--- DATA FOR THIS TASK Enclosed Below ---

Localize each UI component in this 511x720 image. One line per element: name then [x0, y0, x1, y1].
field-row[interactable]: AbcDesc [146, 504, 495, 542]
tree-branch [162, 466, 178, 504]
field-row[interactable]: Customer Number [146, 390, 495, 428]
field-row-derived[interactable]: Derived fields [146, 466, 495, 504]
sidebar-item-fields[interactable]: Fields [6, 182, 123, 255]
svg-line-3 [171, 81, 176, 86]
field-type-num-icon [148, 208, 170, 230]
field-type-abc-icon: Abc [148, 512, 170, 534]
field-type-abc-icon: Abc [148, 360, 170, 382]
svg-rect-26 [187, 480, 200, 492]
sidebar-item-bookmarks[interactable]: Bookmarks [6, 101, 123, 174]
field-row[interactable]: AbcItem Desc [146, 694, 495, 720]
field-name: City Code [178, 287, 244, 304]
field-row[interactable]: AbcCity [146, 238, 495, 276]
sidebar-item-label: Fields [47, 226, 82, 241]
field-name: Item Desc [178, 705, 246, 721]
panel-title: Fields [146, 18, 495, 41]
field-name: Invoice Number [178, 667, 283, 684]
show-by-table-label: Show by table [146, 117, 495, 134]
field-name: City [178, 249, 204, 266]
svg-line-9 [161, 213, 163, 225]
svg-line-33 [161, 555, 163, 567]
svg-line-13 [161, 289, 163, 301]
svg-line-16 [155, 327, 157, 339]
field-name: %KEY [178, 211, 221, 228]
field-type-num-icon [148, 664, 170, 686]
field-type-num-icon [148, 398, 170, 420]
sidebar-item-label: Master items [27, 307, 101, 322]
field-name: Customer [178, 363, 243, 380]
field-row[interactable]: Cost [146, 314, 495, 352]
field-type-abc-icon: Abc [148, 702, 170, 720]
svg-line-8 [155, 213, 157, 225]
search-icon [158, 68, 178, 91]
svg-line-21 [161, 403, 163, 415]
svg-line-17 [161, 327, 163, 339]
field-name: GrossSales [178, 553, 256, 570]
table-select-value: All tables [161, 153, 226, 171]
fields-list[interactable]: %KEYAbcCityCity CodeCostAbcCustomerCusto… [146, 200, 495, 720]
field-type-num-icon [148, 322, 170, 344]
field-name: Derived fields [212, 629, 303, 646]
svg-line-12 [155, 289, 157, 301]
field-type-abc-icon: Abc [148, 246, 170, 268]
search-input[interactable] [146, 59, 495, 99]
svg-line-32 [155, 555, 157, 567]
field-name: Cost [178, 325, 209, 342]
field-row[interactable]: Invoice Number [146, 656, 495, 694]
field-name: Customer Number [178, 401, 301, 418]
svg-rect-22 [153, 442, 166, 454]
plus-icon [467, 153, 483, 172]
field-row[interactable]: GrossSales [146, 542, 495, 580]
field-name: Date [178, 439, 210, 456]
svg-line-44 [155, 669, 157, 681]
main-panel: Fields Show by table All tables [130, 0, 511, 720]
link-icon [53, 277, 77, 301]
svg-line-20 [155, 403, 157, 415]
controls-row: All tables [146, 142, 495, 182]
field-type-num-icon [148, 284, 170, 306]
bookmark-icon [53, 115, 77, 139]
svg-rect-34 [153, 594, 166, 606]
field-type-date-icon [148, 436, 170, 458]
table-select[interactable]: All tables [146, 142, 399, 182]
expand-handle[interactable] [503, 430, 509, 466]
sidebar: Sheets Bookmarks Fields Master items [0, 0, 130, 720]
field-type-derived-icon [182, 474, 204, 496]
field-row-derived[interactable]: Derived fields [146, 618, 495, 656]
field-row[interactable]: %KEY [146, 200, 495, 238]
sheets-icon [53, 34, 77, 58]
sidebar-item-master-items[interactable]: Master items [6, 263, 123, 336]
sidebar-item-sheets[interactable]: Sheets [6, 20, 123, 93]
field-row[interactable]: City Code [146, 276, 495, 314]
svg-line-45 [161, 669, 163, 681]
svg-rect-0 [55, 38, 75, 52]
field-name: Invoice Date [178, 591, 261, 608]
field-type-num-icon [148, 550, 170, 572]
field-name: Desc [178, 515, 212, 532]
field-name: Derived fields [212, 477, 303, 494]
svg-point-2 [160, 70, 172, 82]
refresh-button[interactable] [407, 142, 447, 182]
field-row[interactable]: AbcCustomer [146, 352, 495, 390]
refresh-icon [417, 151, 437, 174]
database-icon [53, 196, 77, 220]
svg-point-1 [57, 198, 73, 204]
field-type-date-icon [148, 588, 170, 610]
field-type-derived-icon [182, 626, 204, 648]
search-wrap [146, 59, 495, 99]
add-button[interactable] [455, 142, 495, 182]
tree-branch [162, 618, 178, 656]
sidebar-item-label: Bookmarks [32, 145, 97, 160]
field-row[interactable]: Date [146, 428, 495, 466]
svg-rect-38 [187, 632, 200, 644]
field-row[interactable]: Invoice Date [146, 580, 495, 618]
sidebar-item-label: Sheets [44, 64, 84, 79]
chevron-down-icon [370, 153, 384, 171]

--- End of Enclosed DATA FOR THIS TASK ---

**TASK DIRECTIONS:**
Please type the entries above out again exactly.

**THE ANSWER:**
Localize each UI component in this 511x720 image. One line per element: name then [x0, y0, x1, y1].
field-row[interactable]: AbcDesc [146, 504, 495, 542]
tree-branch [162, 466, 178, 504]
field-row[interactable]: Customer Number [146, 390, 495, 428]
field-row-derived[interactable]: Derived fields [146, 466, 495, 504]
sidebar-item-fields[interactable]: Fields [6, 182, 123, 255]
svg-line-3 [171, 81, 176, 86]
field-type-num-icon [148, 208, 170, 230]
field-type-abc-icon: Abc [148, 512, 170, 534]
field-type-abc-icon: Abc [148, 360, 170, 382]
svg-rect-26 [187, 480, 200, 492]
sidebar-item-bookmarks[interactable]: Bookmarks [6, 101, 123, 174]
field-row[interactable]: AbcItem Desc [146, 694, 495, 720]
field-name: City Code [178, 287, 244, 304]
field-row[interactable]: AbcCity [146, 238, 495, 276]
sidebar-item-label: Fields [47, 226, 82, 241]
field-name: Item Desc [178, 705, 246, 721]
panel-title: Fields [146, 18, 495, 41]
field-name: Invoice Number [178, 667, 283, 684]
show-by-table-label: Show by table [146, 117, 495, 134]
field-name: City [178, 249, 204, 266]
svg-line-9 [161, 213, 163, 225]
svg-line-33 [161, 555, 163, 567]
svg-line-13 [161, 289, 163, 301]
svg-line-16 [155, 327, 157, 339]
field-name: %KEY [178, 211, 221, 228]
field-type-num-icon [148, 664, 170, 686]
field-type-num-icon [148, 398, 170, 420]
sidebar-item-label: Master items [27, 307, 101, 322]
field-name: Customer [178, 363, 243, 380]
field-row[interactable]: Cost [146, 314, 495, 352]
field-type-abc-icon: Abc [148, 702, 170, 720]
svg-line-8 [155, 213, 157, 225]
search-icon [158, 68, 178, 91]
svg-line-21 [161, 403, 163, 415]
svg-line-17 [161, 327, 163, 339]
field-name: GrossSales [178, 553, 256, 570]
table-select-value: All tables [161, 153, 226, 171]
fields-list[interactable]: %KEYAbcCityCity CodeCostAbcCustomerCusto… [146, 200, 495, 720]
field-type-num-icon [148, 322, 170, 344]
field-name: Derived fields [212, 629, 303, 646]
svg-line-12 [155, 289, 157, 301]
field-type-abc-icon: Abc [148, 246, 170, 268]
search-input[interactable] [146, 59, 495, 99]
svg-line-32 [155, 555, 157, 567]
field-name: Cost [178, 325, 209, 342]
field-row[interactable]: Invoice Number [146, 656, 495, 694]
field-name: Customer Number [178, 401, 301, 418]
svg-rect-22 [153, 442, 166, 454]
plus-icon [467, 153, 483, 172]
field-row[interactable]: GrossSales [146, 542, 495, 580]
field-name: Date [178, 439, 210, 456]
svg-line-44 [155, 669, 157, 681]
main-panel: Fields Show by table All tables [130, 0, 511, 720]
link-icon [53, 277, 77, 301]
svg-line-20 [155, 403, 157, 415]
controls-row: All tables [146, 142, 495, 182]
field-type-num-icon [148, 284, 170, 306]
bookmark-icon [53, 115, 77, 139]
svg-rect-34 [153, 594, 166, 606]
field-type-date-icon [148, 436, 170, 458]
table-select[interactable]: All tables [146, 142, 399, 182]
expand-handle[interactable] [503, 430, 509, 466]
sidebar: Sheets Bookmarks Fields Master items [0, 0, 130, 720]
field-type-derived-icon [182, 474, 204, 496]
field-row-derived[interactable]: Derived fields [146, 618, 495, 656]
field-row[interactable]: %KEY [146, 200, 495, 238]
sheets-icon [53, 34, 77, 58]
sidebar-item-master-items[interactable]: Master items [6, 263, 123, 336]
sidebar-item-sheets[interactable]: Sheets [6, 20, 123, 93]
field-row[interactable]: City Code [146, 276, 495, 314]
svg-line-45 [161, 669, 163, 681]
svg-rect-0 [55, 38, 75, 52]
field-name: Invoice Date [178, 591, 261, 608]
field-type-num-icon [148, 550, 170, 572]
field-name: Desc [178, 515, 212, 532]
field-name: Derived fields [212, 477, 303, 494]
svg-point-2 [160, 70, 172, 82]
refresh-button[interactable] [407, 142, 447, 182]
field-row[interactable]: AbcCustomer [146, 352, 495, 390]
refresh-icon [417, 151, 437, 174]
database-icon [53, 196, 77, 220]
svg-point-1 [57, 198, 73, 204]
field-type-date-icon [148, 588, 170, 610]
field-type-derived-icon [182, 626, 204, 648]
search-wrap [146, 59, 495, 99]
add-button[interactable] [455, 142, 495, 182]
tree-branch [162, 618, 178, 656]
sidebar-item-label: Bookmarks [32, 145, 97, 160]
field-row[interactable]: Date [146, 428, 495, 466]
svg-rect-38 [187, 632, 200, 644]
field-row[interactable]: Invoice Date [146, 580, 495, 618]
sidebar-item-label: Sheets [44, 64, 84, 79]
chevron-down-icon [370, 153, 384, 171]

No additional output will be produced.